▶ [WHAT IS NEEDED]:
All of the entries must be reproduced exactly, with no images carried over.

Collected data
=====

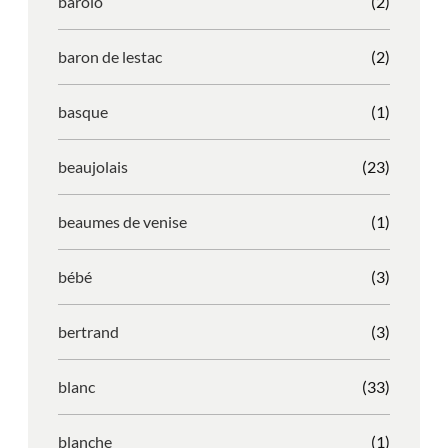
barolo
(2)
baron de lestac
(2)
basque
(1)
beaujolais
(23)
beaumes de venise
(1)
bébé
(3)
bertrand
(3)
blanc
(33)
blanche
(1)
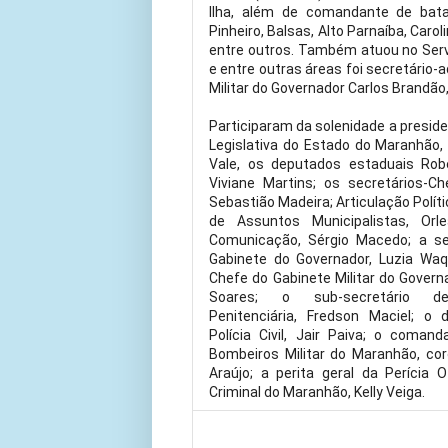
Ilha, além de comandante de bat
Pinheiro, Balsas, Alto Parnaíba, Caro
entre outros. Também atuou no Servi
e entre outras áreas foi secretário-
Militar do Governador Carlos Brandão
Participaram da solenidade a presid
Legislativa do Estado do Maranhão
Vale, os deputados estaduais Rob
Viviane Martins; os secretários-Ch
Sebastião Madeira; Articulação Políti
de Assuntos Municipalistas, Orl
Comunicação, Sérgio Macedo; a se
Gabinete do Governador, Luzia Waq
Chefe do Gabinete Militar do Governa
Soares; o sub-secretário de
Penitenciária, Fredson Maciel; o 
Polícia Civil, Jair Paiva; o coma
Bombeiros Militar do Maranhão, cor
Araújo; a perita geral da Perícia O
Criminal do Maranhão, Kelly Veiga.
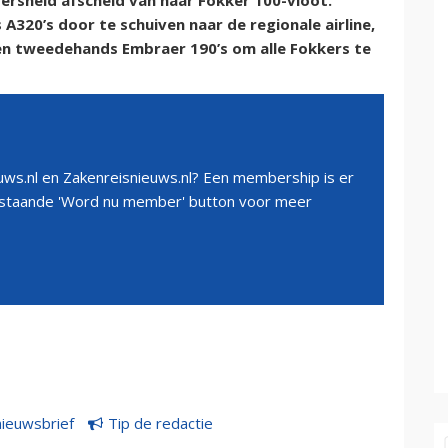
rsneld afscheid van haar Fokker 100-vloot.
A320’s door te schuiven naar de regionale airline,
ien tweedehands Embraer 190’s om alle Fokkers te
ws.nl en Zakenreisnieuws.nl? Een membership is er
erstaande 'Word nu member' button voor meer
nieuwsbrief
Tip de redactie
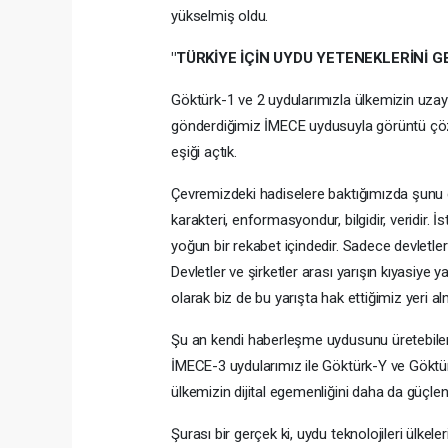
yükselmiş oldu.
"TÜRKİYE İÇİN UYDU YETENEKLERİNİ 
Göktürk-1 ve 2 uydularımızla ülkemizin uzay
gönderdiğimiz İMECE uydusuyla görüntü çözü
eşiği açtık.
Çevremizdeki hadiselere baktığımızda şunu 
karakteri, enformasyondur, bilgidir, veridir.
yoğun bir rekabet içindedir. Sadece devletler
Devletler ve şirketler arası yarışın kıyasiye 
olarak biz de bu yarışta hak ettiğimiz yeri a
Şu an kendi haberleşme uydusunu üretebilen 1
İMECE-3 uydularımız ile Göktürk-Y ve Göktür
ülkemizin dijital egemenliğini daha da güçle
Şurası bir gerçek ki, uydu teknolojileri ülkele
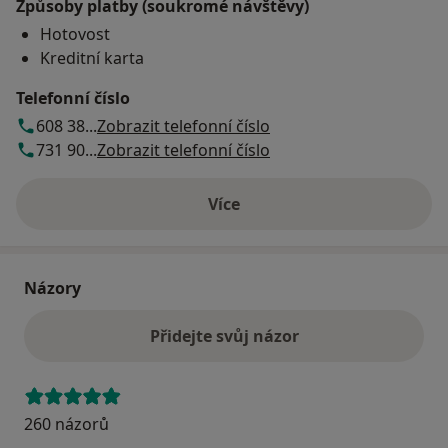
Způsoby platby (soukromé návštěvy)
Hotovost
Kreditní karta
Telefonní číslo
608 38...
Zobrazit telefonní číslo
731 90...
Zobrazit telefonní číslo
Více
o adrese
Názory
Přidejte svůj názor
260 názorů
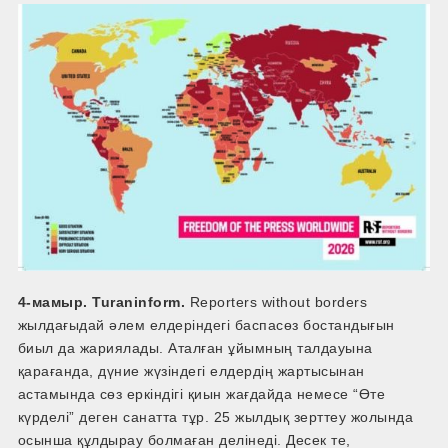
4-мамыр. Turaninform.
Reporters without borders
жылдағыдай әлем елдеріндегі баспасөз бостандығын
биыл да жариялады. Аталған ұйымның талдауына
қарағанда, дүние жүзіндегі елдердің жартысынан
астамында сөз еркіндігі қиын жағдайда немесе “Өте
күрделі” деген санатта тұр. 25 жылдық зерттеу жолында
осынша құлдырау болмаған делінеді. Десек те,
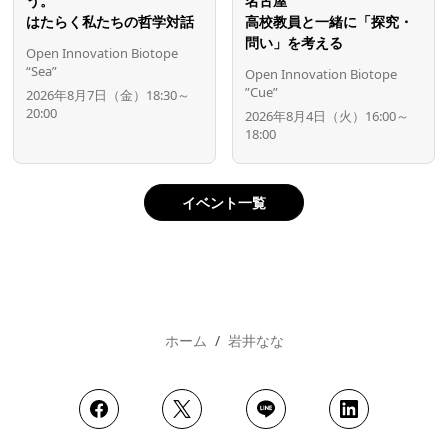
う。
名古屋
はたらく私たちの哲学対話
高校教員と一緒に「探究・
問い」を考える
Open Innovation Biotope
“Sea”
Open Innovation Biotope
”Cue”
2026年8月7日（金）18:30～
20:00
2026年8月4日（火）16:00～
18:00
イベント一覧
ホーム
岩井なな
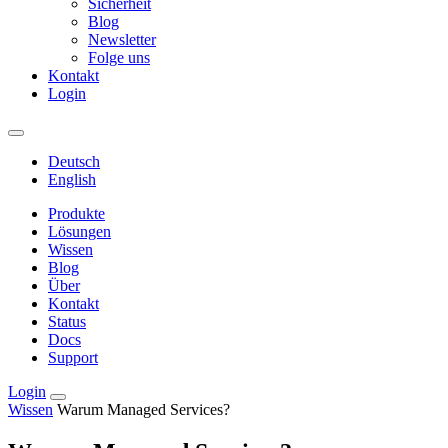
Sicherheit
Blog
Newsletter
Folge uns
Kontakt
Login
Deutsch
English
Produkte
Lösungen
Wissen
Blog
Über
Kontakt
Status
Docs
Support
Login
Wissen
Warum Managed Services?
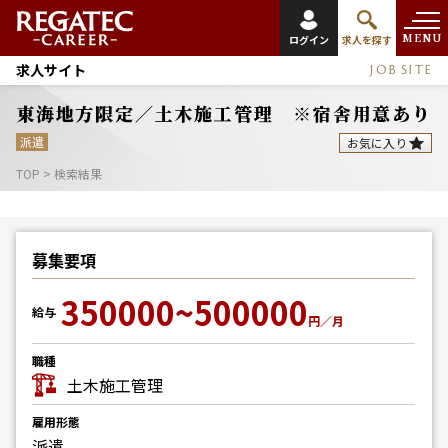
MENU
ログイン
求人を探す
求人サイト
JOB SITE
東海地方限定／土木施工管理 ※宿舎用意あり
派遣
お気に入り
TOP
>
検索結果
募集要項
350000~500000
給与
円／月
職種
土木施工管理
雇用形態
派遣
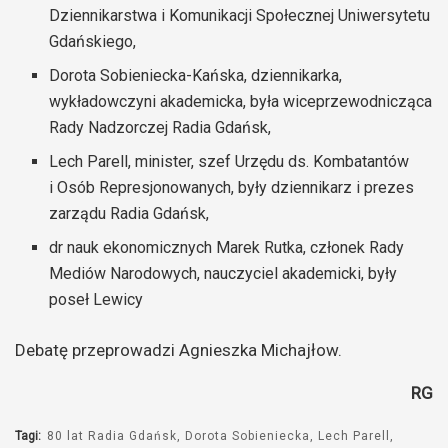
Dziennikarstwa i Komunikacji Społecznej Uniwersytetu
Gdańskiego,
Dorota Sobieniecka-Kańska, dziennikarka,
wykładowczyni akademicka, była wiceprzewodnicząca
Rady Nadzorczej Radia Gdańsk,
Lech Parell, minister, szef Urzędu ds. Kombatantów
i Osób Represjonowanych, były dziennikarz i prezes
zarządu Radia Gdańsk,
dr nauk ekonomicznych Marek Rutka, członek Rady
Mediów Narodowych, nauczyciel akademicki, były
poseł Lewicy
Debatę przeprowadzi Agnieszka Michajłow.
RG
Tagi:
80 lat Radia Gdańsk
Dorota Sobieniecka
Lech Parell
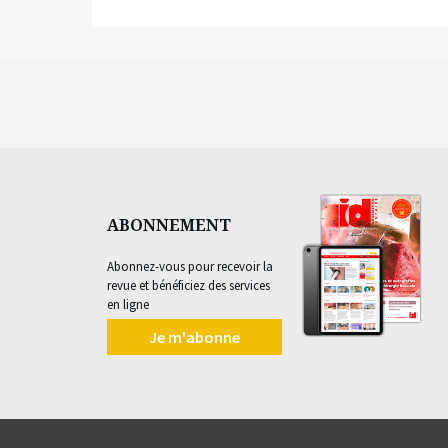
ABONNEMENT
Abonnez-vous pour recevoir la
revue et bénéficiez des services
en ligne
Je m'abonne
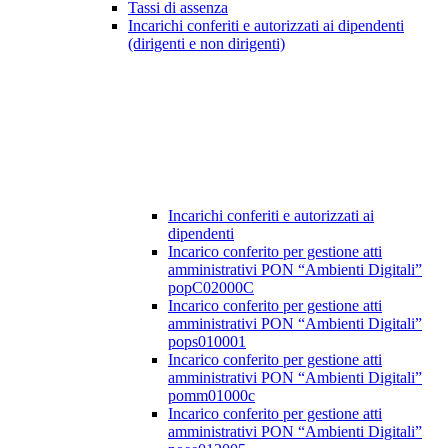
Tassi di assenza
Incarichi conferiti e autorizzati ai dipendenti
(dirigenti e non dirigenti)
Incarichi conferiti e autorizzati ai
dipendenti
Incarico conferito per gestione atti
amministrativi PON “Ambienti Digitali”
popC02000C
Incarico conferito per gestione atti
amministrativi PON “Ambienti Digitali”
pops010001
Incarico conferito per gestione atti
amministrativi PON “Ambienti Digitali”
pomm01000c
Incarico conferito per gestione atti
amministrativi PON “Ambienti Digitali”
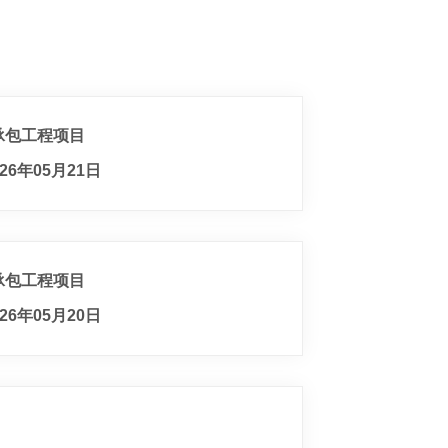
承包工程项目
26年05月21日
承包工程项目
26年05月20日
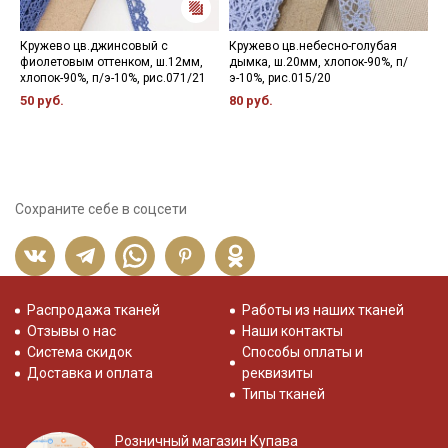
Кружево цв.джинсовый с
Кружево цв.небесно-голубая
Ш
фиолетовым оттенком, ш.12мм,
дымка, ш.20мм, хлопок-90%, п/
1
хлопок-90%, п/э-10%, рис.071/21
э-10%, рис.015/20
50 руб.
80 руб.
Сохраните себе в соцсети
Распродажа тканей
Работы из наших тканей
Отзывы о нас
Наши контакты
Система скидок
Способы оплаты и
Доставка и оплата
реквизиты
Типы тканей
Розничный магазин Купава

=====

▶ [WRITTEN ANSWER]:
barolo
(2)
baron de lestac
(2)
basque
(1)
beaujolais
(23)
beaumes de venise
(1)
bébé
(3)
bertrand
(3)
blanc
(33)
blanche
(1)
Ilha, além de comandante de bat
Pinheiro, Balsas, Alto Parnaíba, Caro
entre outros. Também atuou no Servi
e entre outras áreas foi secretário-
Militar do Governador Carlos Brandão
Participaram da solenidade a presid
Legislativa do Estado do Maranhão
Vale, os deputados estaduais Rob
Viviane Martins; os secretários-Ch
Sebastião Madeira; Articulação Políti
de Assuntos Municipalistas, Orl
Comunicação, Sérgio Macedo; a se
Gabinete do Governador, Luzia Waq
Chefe do Gabinete Militar do Governa
Soares; o sub-secretário de
Penitenciária, Fredson Maciel; o 
Polícia Civil, Jair Paiva; o coma
Bombeiros Militar do Maranhão, cor
Araújo; a perita geral da Perícia O
Criminal do Maranhão, Kelly Veiga.
rsneld afscheid van haar Fokker 100-vloot.
A320’s door te schuiven naar de regionale airline,
ien tweedehands Embraer 190’s om alle Fokkers te
ws.nl en Zakenreisnieuws.nl? Een membership is er
erstaande 'Word nu member' button voor meer
nieuwsbrief
Tip de redactie
yükselmiş oldu.
"TÜRKİYE İÇİN UYDU YETENEKLERİNİ 
Göktürk-1 ve 2 uydularımızla ülkemizin uzay
gönderdiğimiz İMECE uydusuyla görüntü çözü
eşiği açtık.
Çevremizdeki hadiselere baktığımızda şunu 
karakteri, enformasyondur, bilgidir, veridir.
yoğun bir rekabet içindedir. Sadece devletler
Devletler ve şirketler arası yarışın kıyasiye 
olarak biz de bu yarışta hak ettiğimiz yeri a
Şu an kendi haberleşme uydusunu üretebilen 1
İMECE-3 uydularımız ile Göktürk-Y ve Göktür
ülkemizin dijital egemenliğini daha da güçle
Şurası bir gerçek ki, uydu teknolojileri ülkele
Způsoby platby (soukromé návštěvy)
Hotovost
Kreditní karta
Telefonní číslo
608 38...
Zobrazit telefonní číslo
731 90...
Zobrazit telefonní číslo
Více
o adrese
Názory
Přidejte svůj názor
260 názorů
4-мамыр. Turaninform.
Reporters without borders
жылдағыдай әлем елдеріндегі баспасөз бостандығын
биыл да жариялады. Аталған ұйымның талдауына
қарағанда, дүние жүзіндегі елдердің жартысынан
астамында сөз еркіндігі қиын жағдайда немесе “Өте
күрделі” деген санатта тұр. 25 жылдық зерттеу жолында
осынша құлдырау болмаған делінеді. Десек те,
う。
名古屋
はたらく私たちの哲学対話
高校教員と一緒に「探究・
問い」を考える
Open Innovation Biotope
“Sea”
Open Innovation Biotope
”Cue”
2026年8月7日（金）18:30～
20:00
2026年8月4日（火）16:00～
18:00
イベント一覧
ホーム
岩井なな
Sicherheit
Blog
Newsletter
Folge uns
Kontakt
Login
Deutsch
English
Produkte
Lösungen
Wissen
Blog
Über
Kontakt
Status
Docs
Support
Login
Wissen
Warum Managed Services?
MENU
ログイン
求人を探す
求人サイト
JOB SITE
東海地方限定／土木施工管理 ※宿舎用意あり
派遣
お気に入り
TOP
>
検索結果
募集要項
350000~500000
給与
円／月
職種
土木施工管理
雇用形態
派遣
Dziennikarstwa i Komunikacji Społecznej Uniwersytetu
Gdańskiego,
Dorota Sobieniecka-Kańska, dziennikarka,
wykładowczyni akademicka, była wiceprzewodnicząca
Rady Nadzorczej Radia Gdańsk,
Lech Parell, minister, szef Urzędu ds. Kombatantów
i Osób Represjonowanych, były dziennikarz i prezes
zarządu Radia Gdańsk,
dr nauk ekonomicznych Marek Rutka, członek Rady
Mediów Narodowych, nauczyciel akademicki, były
poseł Lewicy
Debatę przeprowadzi Agnieszka Michajłow.
RG
Tagi:
80 lat Radia Gdańsk
Dorota Sobieniecka
Lech Parell
ABONNEMENT
Abonnez-vous pour recevoir la
revue et bénéficiez des services
en ligne
Je m'abonne
Tassi di assenza
Incarichi conferiti e autorizzati ai dipendenti
(dirigenti e non dirigenti)
Incarichi conferiti e autorizzati ai
dipendenti
Incarico conferito per gestione atti
amministrativi PON “Ambienti Digitali”
popC02000C
Incarico conferito per gestione atti
amministrativi PON “Ambienti Digitali”
pops010001
Incarico conferito per gestione atti
amministrativi PON “Ambienti Digitali”
pomm01000c
Incarico conferito per gestione atti
amministrativi PON “Ambienti Digitali”
承包工程项目
26年05月21日
承包工程项目
26年05月20日
Кружево цв.джинсовый с
Кружево цв.небесно-голубая
Ш
фиолетовым оттенком, ш.12мм,
дымка, ш.20мм, хлопок-90%, п/
1
хлопок-90%, п/э-10%, рис.071/21
э-10%, рис.015/20
50 руб.
80 руб.
Сохраните себе в соцсети
Распродажа тканей
Работы из наших тканей
Отзывы о нас
Наши контакты
Система скидок
Способы оплаты и
Доставка и оплата
реквизиты
Типы тканей
Розничный магазин Купава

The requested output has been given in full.